- The spread between 3-month and 10-year Treasury yields — a relationship known as the yield curve — inverted to its widest level since 2007 on Monday.
- Yield-curve inversions has long been watched for hints of an impending recession, and this is the latest signal that an economic downturn could be coming.
- This particular yield relationship has inverted prior to every recession over the past 50 years.
- The latest steepening of the curve was driven by escalated trade-war tensions between the US and China.
- Read more on Markets Insider.
At its most extended point, the spread reached minus-32 basis points. That’s a worrisome sign for economists and traders alike, considering such an inversion has preceded every US recession of the past 50 years.
And while the relationship has been in negative territory for months now, it’s the severity of today’s shift — and the reasons for it — that have traders on high alert.
This latest escalation was spurred by the Chinese central bank’s decision to let the yuan slide below a key threshold versus the US dollar. China also said it will cease importing US agricultural products.

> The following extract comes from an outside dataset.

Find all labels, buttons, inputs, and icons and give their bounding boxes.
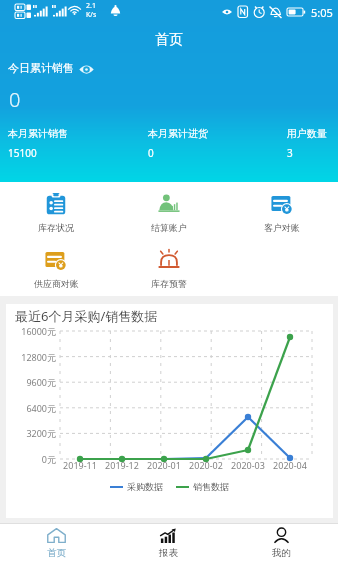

Paired with President Donald Trump’s announcement that he’ll expand tariffs to virtually all imports from China starting September, it marked the perfect mix of bearish headwinds. Stocks responded in kind, selling off sharply and posting their worst day of 2019.
In terms of the curve itself, the widening spread was driven more by a decline in the 10-year than an uptick in its 3-month counterpart. The 10-year yield is at its lowest level since October 2016, and has been pushed lower as risk-averse investors have purchased Treasurys. The Federal Reserve’s continued monetary easing efforts have also played a role.
In new research published Monday, Morgan Stanley agreed with the idea that increased trade-war tensions could hasten a recession. Chetan Ahya, the firm’s chief economist, said a global recession could be on the horizon in nine months.
In the meantime, investors are left to wonder what the latest trade escalation — and the deepening of the yield-curve inversion — will mean for the Fed’s future rate decisions.
UBS economist Seth Carpenter said Monday that more tariffs will slow the economy and make cuts easier to justifiy. By his estimation, tariffs will take about 25 basis points from US gross domestic product from the fourth quarter of this year through 2020.
"Powell has been arguing for a cut based on the risk associated with tariffs; now that escalation is real, his case will be easier to make to the skeptics on the FOMC," Carpenter wrote.